* Work to be completed: Retype the entries in full.

Top of Records

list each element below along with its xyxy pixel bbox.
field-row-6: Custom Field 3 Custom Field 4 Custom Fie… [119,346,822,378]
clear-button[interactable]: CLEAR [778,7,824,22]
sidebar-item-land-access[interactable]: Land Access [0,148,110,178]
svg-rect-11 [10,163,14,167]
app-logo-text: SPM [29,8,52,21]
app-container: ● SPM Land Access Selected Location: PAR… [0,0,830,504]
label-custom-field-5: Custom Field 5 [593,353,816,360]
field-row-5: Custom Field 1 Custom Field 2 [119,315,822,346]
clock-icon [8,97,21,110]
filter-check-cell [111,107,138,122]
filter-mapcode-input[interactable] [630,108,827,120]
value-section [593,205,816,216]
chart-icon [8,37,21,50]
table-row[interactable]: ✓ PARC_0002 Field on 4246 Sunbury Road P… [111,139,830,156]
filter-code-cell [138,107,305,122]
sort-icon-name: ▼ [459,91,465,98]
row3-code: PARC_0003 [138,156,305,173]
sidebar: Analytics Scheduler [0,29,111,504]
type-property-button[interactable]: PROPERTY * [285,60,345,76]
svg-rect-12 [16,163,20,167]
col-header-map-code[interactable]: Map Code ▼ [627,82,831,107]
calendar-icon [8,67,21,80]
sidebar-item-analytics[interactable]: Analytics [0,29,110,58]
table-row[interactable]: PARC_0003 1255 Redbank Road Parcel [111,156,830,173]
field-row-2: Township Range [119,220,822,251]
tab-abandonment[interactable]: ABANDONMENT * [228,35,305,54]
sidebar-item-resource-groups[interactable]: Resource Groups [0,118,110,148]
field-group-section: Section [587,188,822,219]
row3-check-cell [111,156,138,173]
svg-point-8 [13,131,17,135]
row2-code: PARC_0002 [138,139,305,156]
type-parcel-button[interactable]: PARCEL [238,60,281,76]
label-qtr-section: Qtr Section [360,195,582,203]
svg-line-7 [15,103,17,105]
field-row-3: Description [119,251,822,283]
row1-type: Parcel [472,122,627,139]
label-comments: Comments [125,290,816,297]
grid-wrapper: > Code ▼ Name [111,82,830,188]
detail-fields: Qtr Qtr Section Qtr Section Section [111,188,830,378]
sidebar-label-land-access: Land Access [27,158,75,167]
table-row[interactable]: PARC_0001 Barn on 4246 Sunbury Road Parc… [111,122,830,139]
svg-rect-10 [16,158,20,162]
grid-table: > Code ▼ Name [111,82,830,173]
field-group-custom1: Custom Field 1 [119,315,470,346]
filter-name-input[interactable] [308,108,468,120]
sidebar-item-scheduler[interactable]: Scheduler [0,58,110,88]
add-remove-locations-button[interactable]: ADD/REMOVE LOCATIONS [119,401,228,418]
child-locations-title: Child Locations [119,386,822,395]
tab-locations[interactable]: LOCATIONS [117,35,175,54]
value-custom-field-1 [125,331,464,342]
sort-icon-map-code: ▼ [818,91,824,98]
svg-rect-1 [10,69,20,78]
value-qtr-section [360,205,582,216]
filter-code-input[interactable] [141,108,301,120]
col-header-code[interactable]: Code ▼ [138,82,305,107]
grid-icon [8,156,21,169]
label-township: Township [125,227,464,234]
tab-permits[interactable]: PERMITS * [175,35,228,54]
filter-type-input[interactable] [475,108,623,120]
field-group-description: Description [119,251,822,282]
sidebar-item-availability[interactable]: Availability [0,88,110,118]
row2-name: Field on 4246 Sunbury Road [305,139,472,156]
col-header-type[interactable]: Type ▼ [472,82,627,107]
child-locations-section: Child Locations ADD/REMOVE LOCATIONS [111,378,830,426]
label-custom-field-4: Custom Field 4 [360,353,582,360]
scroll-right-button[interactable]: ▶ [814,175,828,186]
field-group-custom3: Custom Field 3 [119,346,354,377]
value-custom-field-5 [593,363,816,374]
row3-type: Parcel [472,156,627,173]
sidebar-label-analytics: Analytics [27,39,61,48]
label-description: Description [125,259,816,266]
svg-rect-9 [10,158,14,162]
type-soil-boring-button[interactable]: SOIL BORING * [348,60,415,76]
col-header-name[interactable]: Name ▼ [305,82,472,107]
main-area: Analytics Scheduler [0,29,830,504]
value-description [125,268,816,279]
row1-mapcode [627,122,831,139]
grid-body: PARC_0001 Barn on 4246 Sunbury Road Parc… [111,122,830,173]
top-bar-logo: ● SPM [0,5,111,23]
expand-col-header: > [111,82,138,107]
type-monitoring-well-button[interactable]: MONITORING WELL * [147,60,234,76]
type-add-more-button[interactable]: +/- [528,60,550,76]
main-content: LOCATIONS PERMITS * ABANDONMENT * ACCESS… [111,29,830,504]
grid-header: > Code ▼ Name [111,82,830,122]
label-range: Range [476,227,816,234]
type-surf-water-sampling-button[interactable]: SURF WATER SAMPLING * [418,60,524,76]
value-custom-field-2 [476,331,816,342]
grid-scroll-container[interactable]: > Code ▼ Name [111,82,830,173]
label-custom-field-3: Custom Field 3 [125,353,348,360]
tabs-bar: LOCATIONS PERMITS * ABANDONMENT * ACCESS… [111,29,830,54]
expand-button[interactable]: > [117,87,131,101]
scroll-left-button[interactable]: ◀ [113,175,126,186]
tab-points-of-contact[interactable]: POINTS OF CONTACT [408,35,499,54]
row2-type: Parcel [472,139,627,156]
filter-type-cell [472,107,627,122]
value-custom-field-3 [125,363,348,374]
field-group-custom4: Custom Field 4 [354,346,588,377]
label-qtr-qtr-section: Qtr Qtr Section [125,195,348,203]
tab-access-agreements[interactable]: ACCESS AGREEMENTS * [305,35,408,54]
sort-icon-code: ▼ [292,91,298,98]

Bottom of Records

* Worked solution:
list each element below along with its xyxy pixel bbox.
field-row-6: Custom Field 3 Custom Field 4 Custom Fie… [119,346,822,378]
clear-button[interactable]: CLEAR [778,7,824,22]
sidebar-item-land-access[interactable]: Land Access [0,148,110,178]
svg-rect-11 [10,163,14,167]
app-logo-text: SPM [29,8,52,21]
app-container: ● SPM Land Access Selected Location: PAR… [0,0,830,504]
label-custom-field-5: Custom Field 5 [593,353,816,360]
field-row-5: Custom Field 1 Custom Field 2 [119,315,822,346]
clock-icon [8,97,21,110]
filter-check-cell [111,107,138,122]
filter-mapcode-input[interactable] [630,108,827,120]
value-section [593,205,816,216]
chart-icon [8,37,21,50]
table-row[interactable]: ✓ PARC_0002 Field on 4246 Sunbury Road P… [111,139,830,156]
filter-code-cell [138,107,305,122]
sort-icon-name: ▼ [459,91,465,98]
row3-code: PARC_0003 [138,156,305,173]
sidebar: Analytics Scheduler [0,29,111,504]
type-property-button[interactable]: PROPERTY * [285,60,345,76]
svg-rect-12 [16,163,20,167]
col-header-map-code[interactable]: Map Code ▼ [627,82,831,107]
calendar-icon [8,67,21,80]
sidebar-item-analytics[interactable]: Analytics [0,29,110,58]
table-row[interactable]: PARC_0003 1255 Redbank Road Parcel [111,156,830,173]
field-row-2: Township Range [119,220,822,251]
tab-abandonment[interactable]: ABANDONMENT * [228,35,305,54]
sidebar-item-resource-groups[interactable]: Resource Groups [0,118,110,148]
field-group-section: Section [587,188,822,219]
row3-check-cell [111,156,138,173]
svg-point-8 [13,131,17,135]
row2-code: PARC_0002 [138,139,305,156]
type-parcel-button[interactable]: PARCEL [238,60,281,76]
label-qtr-section: Qtr Section [360,195,582,203]
svg-line-7 [15,103,17,105]
field-row-3: Description [119,251,822,283]
row1-type: Parcel [472,122,627,139]
label-comments: Comments [125,290,816,297]
grid-wrapper: > Code ▼ Name [111,82,830,188]
detail-fields: Qtr Qtr Section Qtr Section Section [111,188,830,378]
sidebar-label-land-access: Land Access [27,158,75,167]
table-row[interactable]: PARC_0001 Barn on 4246 Sunbury Road Parc… [111,122,830,139]
svg-rect-10 [16,158,20,162]
grid-table: > Code ▼ Name [111,82,830,173]
field-group-custom1: Custom Field 1 [119,315,470,346]
filter-name-input[interactable] [308,108,468,120]
sidebar-item-scheduler[interactable]: Scheduler [0,58,110,88]
add-remove-locations-button[interactable]: ADD/REMOVE LOCATIONS [119,401,228,418]
child-locations-title: Child Locations [119,386,822,395]
tab-locations[interactable]: LOCATIONS [117,35,175,54]
value-custom-field-1 [125,331,464,342]
sort-icon-map-code: ▼ [818,91,824,98]
svg-rect-1 [10,69,20,78]
value-qtr-section [360,205,582,216]
filter-code-input[interactable] [141,108,301,120]
col-header-code[interactable]: Code ▼ [138,82,305,107]
grid-icon [8,156,21,169]
label-township: Township [125,227,464,234]
tab-permits[interactable]: PERMITS * [175,35,228,54]
filter-type-input[interactable] [475,108,623,120]
field-group-description: Description [119,251,822,282]
sidebar-item-availability[interactable]: Availability [0,88,110,118]
row2-name: Field on 4246 Sunbury Road [305,139,472,156]
col-header-type[interactable]: Type ▼ [472,82,627,107]
child-locations-section: Child Locations ADD/REMOVE LOCATIONS [111,378,830,426]
label-custom-field-4: Custom Field 4 [360,353,582,360]
scroll-right-button[interactable]: ▶ [814,175,828,186]
field-group-custom3: Custom Field 3 [119,346,354,377]
value-custom-field-5 [593,363,816,374]
row3-type: Parcel [472,156,627,173]
sidebar-label-analytics: Analytics [27,39,61,48]
label-description: Description [125,259,816,266]
svg-rect-9 [10,158,14,162]
type-soil-boring-button[interactable]: SOIL BORING * [348,60,415,76]
col-header-name[interactable]: Name ▼ [305,82,472,107]
main-area: Analytics Scheduler [0,29,830,504]
value-description [125,268,816,279]
row1-mapcode [627,122,831,139]
grid-body: PARC_0001 Barn on 4246 Sunbury Road Parc… [111,122,830,173]
top-bar-logo: ● SPM [0,5,111,23]
expand-col-header: > [111,82,138,107]
type-monitoring-well-button[interactable]: MONITORING WELL * [147,60,234,76]
type-add-more-button[interactable]: +/- [528,60,550,76]
main-content: LOCATIONS PERMITS * ABANDONMENT * ACCESS… [111,29,830,504]
grid-header: > Code ▼ Name [111,82,830,122]
label-range: Range [476,227,816,234]
type-surf-water-sampling-button[interactable]: SURF WATER SAMPLING * [418,60,524,76]
value-custom-field-2 [476,331,816,342]
grid-scroll-container[interactable]: > Code ▼ Name [111,82,830,173]
label-custom-field-3: Custom Field 3 [125,353,348,360]
tabs-bar: LOCATIONS PERMITS * ABANDONMENT * ACCESS… [111,29,830,54]
expand-button[interactable]: > [117,87,131,101]
scroll-left-button[interactable]: ◀ [113,175,126,186]
tab-points-of-contact[interactable]: POINTS OF CONTACT [408,35,499,54]
row2-type: Parcel [472,139,627,156]
filter-type-cell [472,107,627,122]
value-custom-field-3 [125,363,348,374]
field-group-custom4: Custom Field 4 [354,346,588,377]
label-qtr-qtr-section: Qtr Qtr Section [125,195,348,203]
tab-access-agreements[interactable]: ACCESS AGREEMENTS * [305,35,408,54]
sort-icon-code: ▼ [292,91,298,98]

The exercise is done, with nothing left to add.